▸ **Instructions to follow**: Look through the entries. Copy each line that has the word "TRAINING".

▸ **Input for this task**:
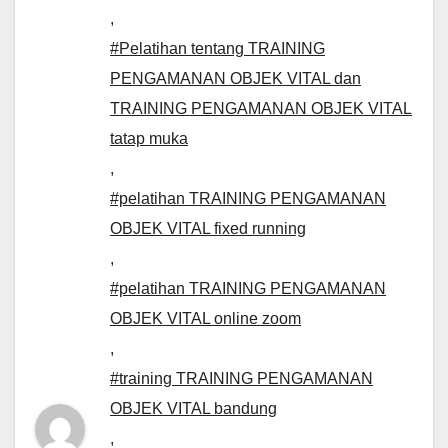
,
#Pelatihan tentang TRAINING
PENGAMANAN OBJEK VITAL dan
TRAINING PENGAMANAN OBJEK VITAL
tatap muka
,
#pelatihan TRAINING PENGAMANAN
OBJEK VITAL fixed running
,
#pelatihan TRAINING PENGAMANAN
OBJEK VITAL online zoom
,
#training TRAINING PENGAMANAN
OBJEK VITAL bandung
,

▸ **Solution to the problem**:
#Pelatihan tentang TRAINING
TRAINING PENGAMANAN OBJEK VITAL
#pelatihan TRAINING PENGAMANAN
#pelatihan TRAINING PENGAMANAN
#training TRAINING PENGAMANAN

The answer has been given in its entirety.